Kim - We didn't know that we were going to be interested in studying sex effects. We gathered data on early vocal development and we happened to have lots of boys and girls. And just by chance almost, ran an analysis comparing the boys and the girls. We were surprised to find that the boys were actually vocalising more than the girls in the first year. And the reason that's a little surprising is that there is a very widespread belief that females have an advantage in language. And so we had thought if there would be a difference between boys and girls, that the girls would be favoured and they weren't.

Chris - Of course there's a difference between vocalisation and language. So is there a distinction there in your study? Boys make noise, but it's the girls that later maybe emerge as the the stronger linguists?

Kim - Yeah, that's a good point. All that we see in the first year in these vocalisations we think of as precursors to speech is an emerging capacity and inclination to use the voice.

Chris - How did you get this data?

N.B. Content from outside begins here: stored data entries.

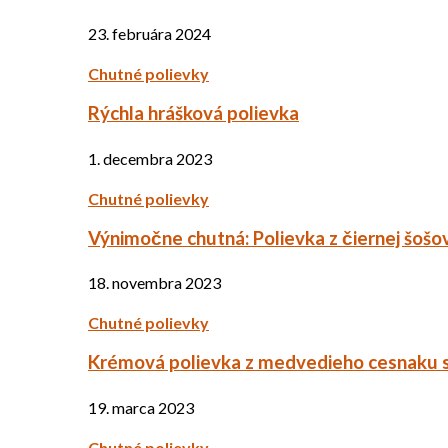
23. februára 2024
Chutné polievky
Rýchla hrášková polievka
1. decembra 2023
Chutné polievky
Výnimočne chutná: Polievka z čiernej šošo
18. novembra 2023
Chutné polievky
Krémová polievka z medvedieho cesnaku 
19. marca 2023
Chutné polievky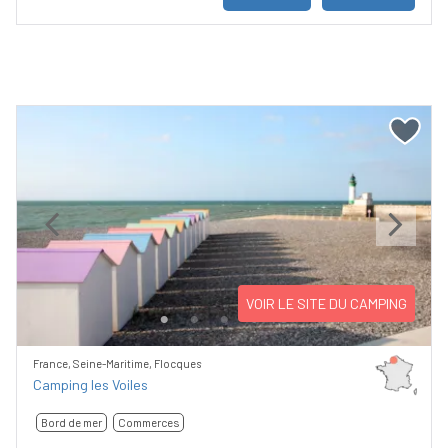
Previous
Next
VOIR LE SITE DU CAMPING
France, Seine-Maritime, Flocques
Camping les Voiles
Bord de mer
Commerces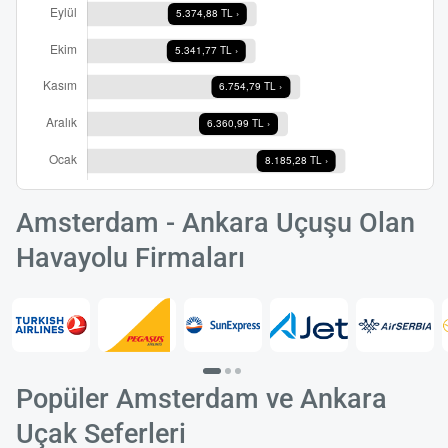
Amsterdam - Ankara Uçuşu Olan
Havayolu Firmaları
Popüler Amsterdam ve Ankara
Uçak Seferleri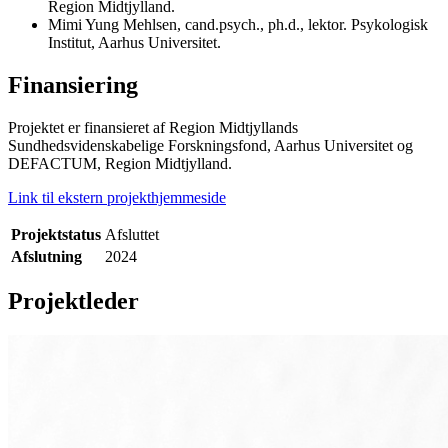
Region Midtjylland.
Mimi Yung Mehlsen, cand.psych., ph.d., lektor. Psykologisk
Institut, Aarhus Universitet.
Finansiering
Projektet er finansieret af Region Midtjyllands
Sundhedsvidenskabelige Forskningsfond, Aarhus Universitet og
DEFACTUM, Region Midtjylland.
Link til ekstern projekthjemmeside
Projektstatus
Afsluttet
Afslutning
2024
Projektleder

I know you said this was opportunistic, but how did you come by all these recordings in the first place and how many recordings did you have?

Kim - 450,000 hours of recording. And the way I got in contact with it was through an organisation that I've been working with for almost 20 years now. It's called the LENA Foundation. They've produced a recording system, a little iPod size recorder, that you can put in the vest of a child's t-shirt and it will record all day long what the baby does. And they have also developed a way of using automated analysis so that they can count the number of vocalisations the babies are producing and they can count the number of what we call conversational turns, times when the baby says something and someone else says something within five seconds of that. So we acquired these data by automated analysis of these 450,000 hours of recording.

Chris - Let's break it down a bit then. So who was saying what at what age and how did the boys and girls differ?

Kim - What we're interested in, of course, is the sounds that are actually thought to be precursors to speech. Those were produced at rates of two to three per minute, and that's true of both boys and girls, except that the boys are 9 to 10% more vocal than the girls in the first year.

Chris - And is that the crossover point where the girls begin to take over? At the one year point? The boys dominate for that first year, and then there's a switchover?

Kim - In this particular study we saw the girls begin to show a significantly larger rate of vocalisation by about 18 months, something like that. So it's towards the end of the second year that the girls finally take over.

Chris - Was that interaction drive? Can your recordings reveal whether it's just that the parents are chattier with the girls, perhaps because they do something that solicits that chattiness and that elicits the response from the baby girls more than the boys? Or was this just spontaneous vocalisation that dominated in the boys for the first 18 months and then switches into a female dominated picture after that?

Kim - It should be clarified that the data showed that people were talking in the neighbourhood of the girls more often than the boys across the whole two year period. So the tendency for boys to be more vocal did not correspond to a tendency for parents to talk more in their neighbourhood in the first year. Now, as for why it would be that the boys would show more vocalisation in the first year, we think that's associated with the tendency of boys to be more vulnerable to dying in the first year than girls are now. This appears to be pretty much universal in humans. Boys are just more fragile in some ways, presumably because of immunological differences between boys and girls dying in the first year, and the rate of death of infants in the first year is much higher than it is in subsequent years. Consequently, we think that the rate of vocalisation that boys are producing in the first year being higher than girls in the first year has to do with the fact that they are signalling their wellness with vocalisation and in some sense eliciting more care for them in the first year by their parents.

Chris - What do you think the mechanism of this is then? Is it reflected in the way the brain wires itself up so that in males there is some kind of preferential wiring to make these vocalisations, which is then outcompeted or outpaced by female nerve development, which catches up and then surpasses the boys once they get beyond that vulnerable window period you've just outlined?

Kim - The way we reason about this is that humans vocalise so much in the first years of life because humans are born in a way where they have to be taken care of by caregivers. They can't get their own food, they need protection. The reason they vocalise so much is presumably that they have been naturally selected to use vocalisation as a way of signalling their wellness, because caregivers will invest in babies that they think are the most viable. And so any signals that they could produce that would suggest I am well and better than my brother would be selected for. And in the case of boys, it's particularly important that they signal their wellness in that first year because they're so vulnerable to die.